Friday’s disappointing employment report demonstrates the stark reality facing U.S. policymakers: If they want to create more jobs, they will have to find a way to generate more economic growth.
Friday’s disappointing employment report demonstrates the stark reality facing U.S. policymakers: If they want to create more jobs, they will have to find a way to generate more economic growth.
The Labor Department reported U.S. nonfarm payrolls grew by 115,000 in April, bringing the three-month average increase to 176,000. That’s down from a three-month average of 252,000 in February. It’s also just barely enough to reduce the unemployment rate, which inched down to 8.1 percent in April from 8.2 percent in March as the number of people looking for work declined.
The weakening trend confirms a fundamental tenet of economics: It takes better-than-average momentum to achieve a significant decline in unemployment. According to a rule of thumb known as Okun’s Law — named after Arthur Okun, an economic adviser to presidents John F. Kennedy and Lyndon B. Johnson — growth must exceed its long-term potential rate by two percentage points to lower unemployment by one percentage point.
For a while, the labor market seemed to be defying this rule of thumb. The jobless rate fell 0.9 percentage point in 2011, even though the economy grew at an inflation-adjusted rate of only 1.7 percent, well below the 2 percent to 3 percent most economists believe to be its long-term potential.
Now, though, that surprising burst is looking more like a temporary catch-up after the lackluster job growth of the early part of the recovery. The trajectory of the employment-to-population ratio in the three months through April suggests no actual progress in reducing unemployment. This is more in line with economists’ average forecast of 2.3 percent output growth this year, and with their expectation the jobless rate will still be well above 7 percent at the end of 2014.
How, then, can U.S. policymakers improve the jobs picture? The obvious answer is more growth through fiscal stimulus. Research shows added government spending tends to be particularly effective at times like these, when interest rates are extremely low and long-term unemployment is threatening to do permanent damage. The growth boost could actually reduce the U.S. government’s debt burden.
Unfortunately, Congress seems likely to do precisely the opposite.

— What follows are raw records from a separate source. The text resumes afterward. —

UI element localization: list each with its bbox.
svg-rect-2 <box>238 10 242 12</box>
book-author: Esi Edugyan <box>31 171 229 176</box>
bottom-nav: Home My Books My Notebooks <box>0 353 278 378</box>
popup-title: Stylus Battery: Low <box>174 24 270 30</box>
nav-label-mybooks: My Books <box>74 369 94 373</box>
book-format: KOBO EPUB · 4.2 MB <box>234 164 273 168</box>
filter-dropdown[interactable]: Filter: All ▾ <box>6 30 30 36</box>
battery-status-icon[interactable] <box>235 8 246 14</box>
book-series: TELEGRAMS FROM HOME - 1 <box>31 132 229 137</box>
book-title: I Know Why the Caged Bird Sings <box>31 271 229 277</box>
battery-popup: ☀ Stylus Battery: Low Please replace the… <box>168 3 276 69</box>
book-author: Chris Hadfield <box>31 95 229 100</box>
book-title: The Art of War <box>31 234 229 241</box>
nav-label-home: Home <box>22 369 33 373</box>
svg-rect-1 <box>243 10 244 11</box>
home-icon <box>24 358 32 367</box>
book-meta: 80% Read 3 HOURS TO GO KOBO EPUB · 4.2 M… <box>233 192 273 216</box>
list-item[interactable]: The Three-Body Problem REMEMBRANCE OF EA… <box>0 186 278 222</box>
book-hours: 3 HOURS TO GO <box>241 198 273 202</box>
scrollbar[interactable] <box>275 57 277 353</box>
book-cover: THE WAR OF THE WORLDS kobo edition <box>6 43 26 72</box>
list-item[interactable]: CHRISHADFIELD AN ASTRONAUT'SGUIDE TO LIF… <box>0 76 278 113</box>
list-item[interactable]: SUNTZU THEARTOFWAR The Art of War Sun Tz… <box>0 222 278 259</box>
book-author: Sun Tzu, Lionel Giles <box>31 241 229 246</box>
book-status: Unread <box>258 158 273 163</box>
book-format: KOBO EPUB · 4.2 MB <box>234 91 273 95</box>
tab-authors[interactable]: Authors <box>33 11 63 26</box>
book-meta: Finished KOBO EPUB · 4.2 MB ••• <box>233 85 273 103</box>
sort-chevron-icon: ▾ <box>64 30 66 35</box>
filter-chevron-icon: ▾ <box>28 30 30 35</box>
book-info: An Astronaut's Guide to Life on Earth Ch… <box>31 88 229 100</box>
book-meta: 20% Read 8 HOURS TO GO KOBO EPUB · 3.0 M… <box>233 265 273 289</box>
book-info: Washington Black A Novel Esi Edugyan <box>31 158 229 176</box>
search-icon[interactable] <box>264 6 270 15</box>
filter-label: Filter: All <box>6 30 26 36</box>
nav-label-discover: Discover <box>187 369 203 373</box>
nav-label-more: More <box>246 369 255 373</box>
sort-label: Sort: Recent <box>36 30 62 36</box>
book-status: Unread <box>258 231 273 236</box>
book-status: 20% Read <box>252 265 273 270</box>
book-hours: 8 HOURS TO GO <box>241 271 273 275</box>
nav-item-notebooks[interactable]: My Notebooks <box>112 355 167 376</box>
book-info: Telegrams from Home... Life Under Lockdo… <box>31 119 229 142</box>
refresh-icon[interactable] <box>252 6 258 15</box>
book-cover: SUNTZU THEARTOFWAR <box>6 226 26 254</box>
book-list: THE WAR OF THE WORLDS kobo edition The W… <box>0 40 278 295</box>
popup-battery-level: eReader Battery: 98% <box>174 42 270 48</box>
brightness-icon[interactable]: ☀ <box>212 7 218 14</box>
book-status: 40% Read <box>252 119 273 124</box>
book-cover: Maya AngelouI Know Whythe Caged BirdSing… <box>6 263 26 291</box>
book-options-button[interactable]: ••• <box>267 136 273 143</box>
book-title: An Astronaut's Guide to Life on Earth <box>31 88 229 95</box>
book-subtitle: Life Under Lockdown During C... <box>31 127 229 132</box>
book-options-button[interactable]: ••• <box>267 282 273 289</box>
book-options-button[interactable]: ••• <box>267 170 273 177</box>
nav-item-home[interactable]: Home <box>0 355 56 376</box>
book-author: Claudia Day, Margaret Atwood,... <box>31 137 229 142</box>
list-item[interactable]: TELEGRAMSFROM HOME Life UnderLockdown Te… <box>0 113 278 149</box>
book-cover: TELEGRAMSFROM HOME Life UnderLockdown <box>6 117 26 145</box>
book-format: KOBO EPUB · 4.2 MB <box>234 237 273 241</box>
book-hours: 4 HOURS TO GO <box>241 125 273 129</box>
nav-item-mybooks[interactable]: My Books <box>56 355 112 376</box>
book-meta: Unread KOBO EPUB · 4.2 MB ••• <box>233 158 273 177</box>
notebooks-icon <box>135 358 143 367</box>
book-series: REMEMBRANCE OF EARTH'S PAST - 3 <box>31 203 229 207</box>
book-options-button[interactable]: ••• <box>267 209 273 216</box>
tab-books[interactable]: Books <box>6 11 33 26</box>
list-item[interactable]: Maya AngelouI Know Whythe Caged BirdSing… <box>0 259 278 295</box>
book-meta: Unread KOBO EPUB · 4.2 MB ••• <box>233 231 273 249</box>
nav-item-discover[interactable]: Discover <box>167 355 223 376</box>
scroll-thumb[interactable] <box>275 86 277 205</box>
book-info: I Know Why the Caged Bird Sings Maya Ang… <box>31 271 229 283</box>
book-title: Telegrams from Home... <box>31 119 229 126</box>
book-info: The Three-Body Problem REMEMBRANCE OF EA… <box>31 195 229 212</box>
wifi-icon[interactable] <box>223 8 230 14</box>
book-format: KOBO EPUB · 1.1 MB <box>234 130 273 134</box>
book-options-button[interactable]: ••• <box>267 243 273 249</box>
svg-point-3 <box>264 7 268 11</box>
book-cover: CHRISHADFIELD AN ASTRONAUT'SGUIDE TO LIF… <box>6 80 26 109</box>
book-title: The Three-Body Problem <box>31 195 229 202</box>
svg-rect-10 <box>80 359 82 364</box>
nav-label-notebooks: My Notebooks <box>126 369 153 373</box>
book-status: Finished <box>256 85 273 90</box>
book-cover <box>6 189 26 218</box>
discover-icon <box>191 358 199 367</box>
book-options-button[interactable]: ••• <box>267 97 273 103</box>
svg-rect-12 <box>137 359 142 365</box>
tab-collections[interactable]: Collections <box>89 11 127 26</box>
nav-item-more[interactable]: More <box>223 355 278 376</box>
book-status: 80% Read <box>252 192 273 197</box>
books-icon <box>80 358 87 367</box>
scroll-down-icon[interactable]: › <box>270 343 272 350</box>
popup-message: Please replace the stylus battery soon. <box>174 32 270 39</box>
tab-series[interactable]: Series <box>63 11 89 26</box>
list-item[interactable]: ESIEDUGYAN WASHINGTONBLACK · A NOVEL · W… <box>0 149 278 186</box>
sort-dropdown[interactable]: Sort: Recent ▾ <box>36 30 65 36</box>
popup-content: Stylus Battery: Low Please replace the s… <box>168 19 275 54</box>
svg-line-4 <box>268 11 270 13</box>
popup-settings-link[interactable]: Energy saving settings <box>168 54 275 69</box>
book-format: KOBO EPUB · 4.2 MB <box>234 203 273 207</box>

Economists at Goldman Sachs estimate the waning of government stimulus, together with spending cuts already enacted, will shave about 1.5 percentage points off economic growth in 2013. If politicians can’t agree on a way to extend some of the Bush tax cuts beyond the end of this year and to postpone the automatic spending reductions dictated by last year’s debt-ceiling deal, the negative effect could be many times larger.
The political gridlock leaves the Federal Reserve as the only entity capable of providing stimulus. Its ammunition isn’t nearly as powerful as the government’s: A third round of quantitative easing, in which the Fed would buy bonds to bring down longer-term interest rates, would almost certainly be less effective than its two predecessors. Goldman Sachs estimates an added $1 trillion of Fed purchases might boost economic growth by 0.5 percentage point in the first year after a QE3 announcement, down from 0.8 percentage point for the first two rounds of easing.
Depleted as its arsenal may be, the Fed must stand ready to act again — and to do even more if politicians fail to avert the fiscal disaster coming at the end of this year. The Fed might not be able to put millions of people back to work singlehandedly, but it can help protect what little we have gained.